• _Supplied records_:
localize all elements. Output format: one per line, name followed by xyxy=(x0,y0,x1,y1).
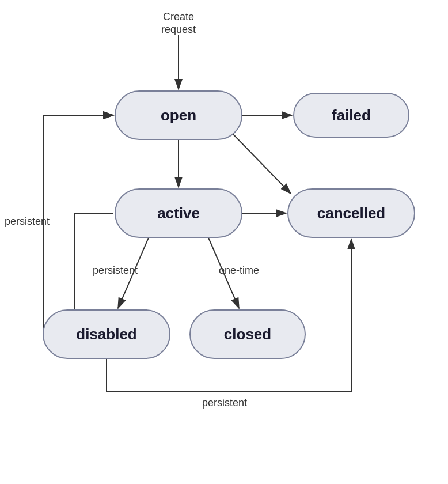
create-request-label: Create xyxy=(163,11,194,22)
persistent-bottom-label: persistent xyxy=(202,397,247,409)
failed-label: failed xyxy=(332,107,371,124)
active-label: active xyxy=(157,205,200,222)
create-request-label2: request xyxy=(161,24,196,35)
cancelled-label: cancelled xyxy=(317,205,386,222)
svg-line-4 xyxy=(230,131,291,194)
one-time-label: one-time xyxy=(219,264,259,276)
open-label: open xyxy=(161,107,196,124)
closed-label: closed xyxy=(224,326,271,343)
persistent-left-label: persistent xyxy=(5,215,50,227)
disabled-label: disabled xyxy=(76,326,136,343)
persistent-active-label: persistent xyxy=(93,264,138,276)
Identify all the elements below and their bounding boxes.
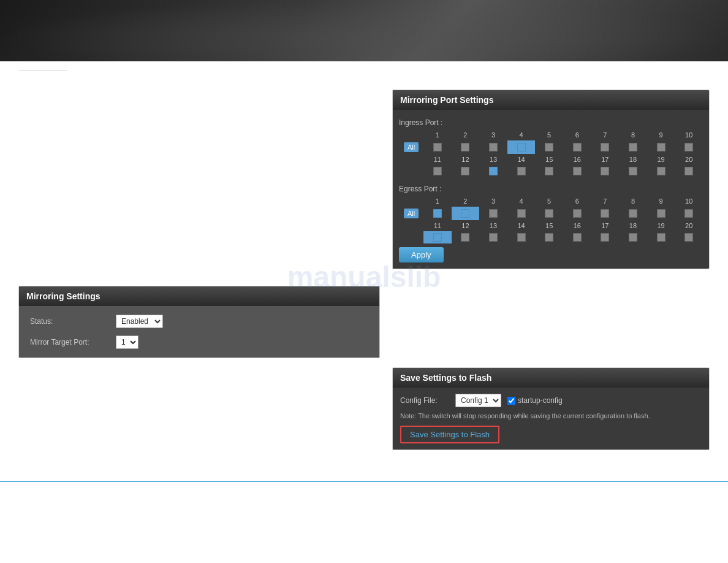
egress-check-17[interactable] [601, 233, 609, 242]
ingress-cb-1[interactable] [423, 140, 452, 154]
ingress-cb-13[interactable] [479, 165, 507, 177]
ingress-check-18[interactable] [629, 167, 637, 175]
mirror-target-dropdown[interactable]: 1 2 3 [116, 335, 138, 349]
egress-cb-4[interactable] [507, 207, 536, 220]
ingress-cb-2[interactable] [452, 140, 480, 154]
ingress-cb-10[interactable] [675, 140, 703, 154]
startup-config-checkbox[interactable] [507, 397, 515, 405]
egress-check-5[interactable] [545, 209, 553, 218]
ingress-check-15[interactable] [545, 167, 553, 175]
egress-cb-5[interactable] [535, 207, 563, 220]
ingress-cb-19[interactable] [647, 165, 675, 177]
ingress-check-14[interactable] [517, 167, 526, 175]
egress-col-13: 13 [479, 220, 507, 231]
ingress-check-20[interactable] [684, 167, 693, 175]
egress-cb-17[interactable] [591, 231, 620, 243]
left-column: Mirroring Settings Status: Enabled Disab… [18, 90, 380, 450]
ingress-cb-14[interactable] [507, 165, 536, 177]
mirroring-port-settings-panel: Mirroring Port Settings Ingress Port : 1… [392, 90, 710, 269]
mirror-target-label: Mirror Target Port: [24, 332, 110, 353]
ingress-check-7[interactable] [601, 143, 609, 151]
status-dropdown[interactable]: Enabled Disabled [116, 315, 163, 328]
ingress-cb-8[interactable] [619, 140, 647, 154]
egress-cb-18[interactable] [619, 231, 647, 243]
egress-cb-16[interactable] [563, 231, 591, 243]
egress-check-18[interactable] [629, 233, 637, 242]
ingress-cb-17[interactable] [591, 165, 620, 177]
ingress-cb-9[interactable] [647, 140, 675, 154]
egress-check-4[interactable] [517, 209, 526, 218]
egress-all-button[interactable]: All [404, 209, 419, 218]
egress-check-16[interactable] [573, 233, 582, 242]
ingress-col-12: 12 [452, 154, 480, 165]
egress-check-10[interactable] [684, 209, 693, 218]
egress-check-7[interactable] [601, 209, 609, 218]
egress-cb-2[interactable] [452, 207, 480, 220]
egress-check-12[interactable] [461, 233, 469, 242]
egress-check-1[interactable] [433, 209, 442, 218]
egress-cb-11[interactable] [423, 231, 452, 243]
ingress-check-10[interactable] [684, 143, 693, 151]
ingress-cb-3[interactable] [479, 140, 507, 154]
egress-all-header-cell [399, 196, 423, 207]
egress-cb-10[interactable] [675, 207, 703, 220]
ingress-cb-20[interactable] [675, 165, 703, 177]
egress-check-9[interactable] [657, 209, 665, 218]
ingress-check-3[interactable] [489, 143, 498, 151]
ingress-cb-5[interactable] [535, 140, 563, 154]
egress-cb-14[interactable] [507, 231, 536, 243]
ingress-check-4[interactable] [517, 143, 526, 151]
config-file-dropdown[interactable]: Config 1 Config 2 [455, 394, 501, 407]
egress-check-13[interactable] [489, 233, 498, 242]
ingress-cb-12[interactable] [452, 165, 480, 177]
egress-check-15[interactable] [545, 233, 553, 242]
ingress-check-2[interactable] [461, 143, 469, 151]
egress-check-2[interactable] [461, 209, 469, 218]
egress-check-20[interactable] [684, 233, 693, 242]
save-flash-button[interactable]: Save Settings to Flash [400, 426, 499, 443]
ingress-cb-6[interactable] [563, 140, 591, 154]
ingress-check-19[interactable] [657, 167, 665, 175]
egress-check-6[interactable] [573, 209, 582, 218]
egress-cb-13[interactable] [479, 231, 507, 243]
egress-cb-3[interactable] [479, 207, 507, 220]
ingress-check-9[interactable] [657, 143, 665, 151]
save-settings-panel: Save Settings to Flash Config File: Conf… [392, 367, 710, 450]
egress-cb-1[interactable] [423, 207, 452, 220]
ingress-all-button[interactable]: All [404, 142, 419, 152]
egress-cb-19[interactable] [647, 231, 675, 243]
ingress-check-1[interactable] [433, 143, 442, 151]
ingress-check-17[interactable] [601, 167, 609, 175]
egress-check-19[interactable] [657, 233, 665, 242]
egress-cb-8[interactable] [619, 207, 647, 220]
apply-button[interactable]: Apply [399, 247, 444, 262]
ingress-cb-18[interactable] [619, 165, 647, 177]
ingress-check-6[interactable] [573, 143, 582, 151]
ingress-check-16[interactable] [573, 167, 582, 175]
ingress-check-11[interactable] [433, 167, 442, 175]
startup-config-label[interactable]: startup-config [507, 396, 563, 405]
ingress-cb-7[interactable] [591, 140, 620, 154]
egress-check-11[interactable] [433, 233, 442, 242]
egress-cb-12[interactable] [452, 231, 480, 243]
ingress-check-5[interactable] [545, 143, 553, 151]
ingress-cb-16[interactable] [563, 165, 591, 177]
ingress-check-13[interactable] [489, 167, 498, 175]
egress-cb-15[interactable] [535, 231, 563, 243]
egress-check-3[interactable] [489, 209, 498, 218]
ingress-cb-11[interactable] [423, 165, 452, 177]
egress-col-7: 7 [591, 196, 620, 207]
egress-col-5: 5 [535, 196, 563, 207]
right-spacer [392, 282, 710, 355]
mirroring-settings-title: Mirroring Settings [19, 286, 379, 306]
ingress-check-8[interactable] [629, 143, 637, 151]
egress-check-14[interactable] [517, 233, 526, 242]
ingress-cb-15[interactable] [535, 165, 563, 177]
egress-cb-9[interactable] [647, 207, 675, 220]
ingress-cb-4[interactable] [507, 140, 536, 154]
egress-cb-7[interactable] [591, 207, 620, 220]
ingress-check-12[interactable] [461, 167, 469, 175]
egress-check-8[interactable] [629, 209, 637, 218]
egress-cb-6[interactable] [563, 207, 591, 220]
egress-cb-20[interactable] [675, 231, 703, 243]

• _Work request_:
Show all lines above holding the word "save".

• _Task answer_:
save-flash-button[interactable]: Save Settings to Flash [400, 426, 499, 443]
save-settings-panel: Save Settings to Flash Config File: Conf… [392, 367, 710, 450]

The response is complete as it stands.